# A touch of Magic



## L17MRL (Feb 20, 2006)

Hi Guys

Just thought i would share with you my visit to see Robbie at Valet Magic for a protection detail i wanted carried out on the TT.
After seeing the job he done on pissTTs car i was amazed and thought i could do with a bit of that on mine so i got it booked in.
I got to Robbie in the morning to be greeted by a nice cup of tea and a great bloke to chat with, along with all the info i would ever need on cleaning cars.

So on with the detail as i said this was a protection detail as the swirls on the car were not too bad and Robbie said that by giving it a lovely shine will blind you to the slight swirls anyway.

First off was a foam rinse and left on the car for a few minutes followed by a 2 bucket wash.
The car was then completely clayed, re-washed and dried using a waffle weave drying towel.

For this detail Robbie said that Zaino would be used as it produces a awesome shine with durability to match 

Robbie then proceeded to put 3 coats of Zaino Z2 polish on the car and topped it off with Zaino CS spray.

After another cuppa a coat of Zaino Z8 was applied leaving the car looking like this:


































































All in all a great day and i was left over the moon with what Robbie had done.

See www.valetmagic.com for more info

Michael


----------



## magic1 (Mar 13, 2008)

Hi Michael

Really glad with the result on your car and glad to know you were very happy with the job done.

Take care

Robbie


----------



## PissTT (Apr 7, 2006)

Nice job Robbie!!!! Quelle Suprise!!!

Don't suppose your free tomorrow for a touch up prior to Mini London Meet?
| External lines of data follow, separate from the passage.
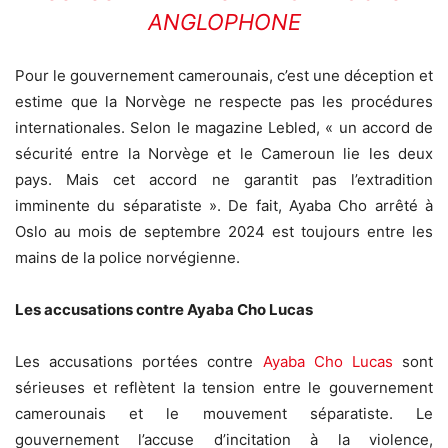
ANGLOPHONE
Pour le gouvernement camerounais, c’est une déception et
estime que la Norvège ne respecte pas les procédures
internationales. Selon le magazine Lebled, « un accord de
sécurité entre la Norvège et le Cameroun lie les deux
pays. Mais cet accord ne garantit pas l’extradition
imminente du séparatiste ». De fait, Ayaba Cho arrêté à
Oslo au mois de septembre 2024 est toujours entre les
mains de la police norvégienne.
Les accusations contre Ayaba Cho Lucas
Les accusations portées contre
Ayaba Cho Lucas
sont
sérieuses et reflètent la tension entre le gouvernement
camerounais et le mouvement séparatiste. Le
gouvernement l’accuse d’incitation à la violence,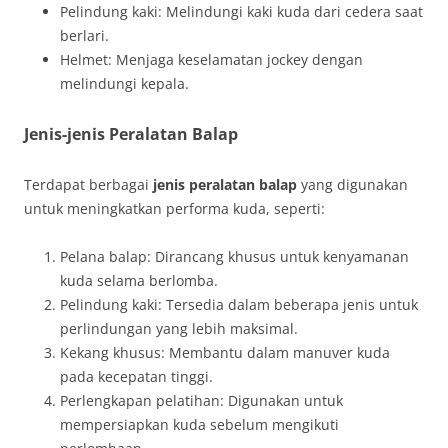
Pelindung kaki: Melindungi kaki kuda dari cedera saat
berlari.
Helmet: Menjaga keselamatan jockey dengan
melindungi kepala.
Jenis-jenis Peralatan Balap
Terdapat berbagai
jenis peralatan balap
yang digunakan
untuk meningkatkan performa kuda, seperti:
Pelana balap: Dirancang khusus untuk kenyamanan
kuda selama berlomba.
Pelindung kaki: Tersedia dalam beberapa jenis untuk
perlindungan yang lebih maksimal.
Kekang khusus: Membantu dalam manuver kuda
pada kecepatan tinggi.
Perlengkapan pelatihan: Digunakan untuk
mempersiapkan kuda sebelum mengikuti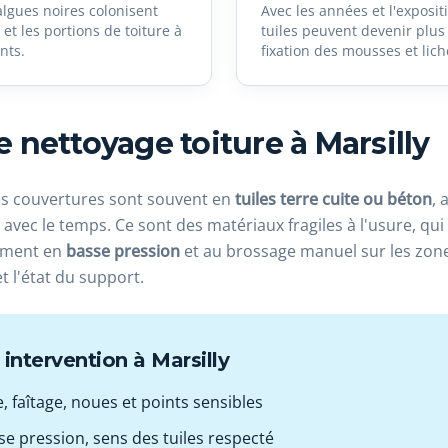
algues noires colonisent
Avec les années et l'expositi
et les portions de toiture à
tuiles peuvent devenir plus 
nts.
fixation des mousses et lich
nettoyage toiture à Marsilly
les couvertures sont souvent en
tuiles terre cuite ou béton
, 
 avec le temps. Ce sont des matériaux fragiles à l'usure, qu
vement en
basse pression
et au brossage manuel sur les zone
t l'état du support.
intervention à Marsilly
e, faîtage, noues et points sensibles
e pression, sens des tuiles respecté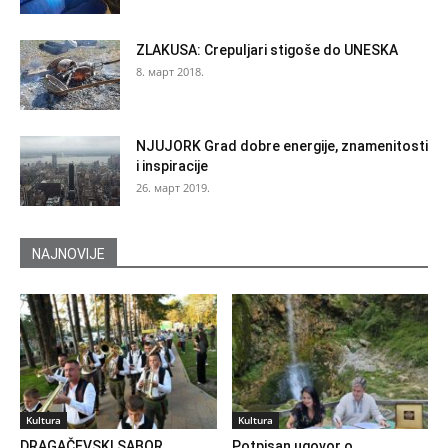
ZLAKUSA: Crepuljari stigoše do UNESKA
8. март 2018.
NJUJORK Grad dobre energije, znamenitosti
i inspiracije
26. март 2019.
NAJNOVIJE
Kultura
Kultura
DRAGAČEVSKI SABOR
Potpisan ugovor o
Maybe you shoudl organise a PC masterclass for us West Londonders???

-e-


----------



## Adam RRS (May 25, 2006)

Just PC'd mine for tomorrow 

Prays it doesnt rain....

_Good Saint Medard, humble and loyal servant, you trusted God's providence in all things and at all times. You knew that God provides for the needs of His children. Inspire us with your faith, so that we may weather the storms that surround us and trust that the sun will shine at around 6-11.30pm tomorrow over London so that we 'the forum members' can enjoy our meet... oh, and also, while yr there, dear lord... some extra bbq sauce on my burger wouldnt go a miss?! I had to order extra last time and they charged me!_


----------



## PissTT (Apr 7, 2006)

Adam TTR said:


> Just PC'd mine for tomorrow
> 
> Prays it doesnt rain....
> 
> _Good Saint Medard, humble and loyal servant, you trusted God's providence in all things and at all times. You knew that God provides for the needs of His children. Inspire us with your faith, so that we may weather the storms that surround us and trust that the sun will shine at around 6-11.30pm tomorrow over London so that we 'the forum members' can enjoy our meet... oh, and also, while yr there, dear lord... some extra bbq sauce on my burger wouldnt go a miss?! I had to order extra last time and they charged me!_


Amen brother!!! lol!


----------



## Suraj_TT (Mar 10, 2007)

Adam TTR said:


> Just PC'd mine for tomorrow
> 
> Prays it doesnt rain....
> 
> _Good Saint Medard, humble and loyal servant, you trusted God's providence in all things and at all times. You knew that God provides for the needs of His children. Inspire us with your faith, so that we may weather the storms that surround us and trust that the sun will shine at around 6-11.30pm tomorrow over London so that we 'the forum members' can enjoy our meet... oh, and also, while yr there, dear lord... some extra bbq sauce on my burger wouldnt go a miss?! I had to order extra last time and they charged me!_


HAHAHA CLASSIC!

So Adz.. you're getting quite handy with the old PC - fancy working on a lovely 180?


----------



## Adam RRS (May 25, 2006)

I dont mind mate as long as its on the understanding im not a professional


----------



## Suraj_TT (Mar 10, 2007)

Adam TTR said:


> I dont mind mate as long as its on the understanding im not a professional


You are a pro


----------



## Adam RRS (May 25, 2006)

Suraj_TT said:


> Adam TTR said:
> 
> 
> > I dont mind mate as long as its on the understanding im not a professional
> ...


lol - i'm sooooooo not!! But the result is a decent one


----------



## magic1 (Mar 13, 2008)

PissTT said:


> Nice job Robbie!!!! Quelle Suprise!!!
> 
> Don't suppose your free tomorrow for a touch up prior to Mini London Meet?
> 
> ...


What sort of time?


----------



## PissTT (Apr 7, 2006)

Any time you like ... if your free....

just on the tube home so hard to write!

-e


----------



## magic1 (Mar 13, 2008)

PissTT said:


> Any time you like ... if your free....
> 
> just on the tube home so hard to write!
> 
> -e


Ok mate ill bell you later.


----------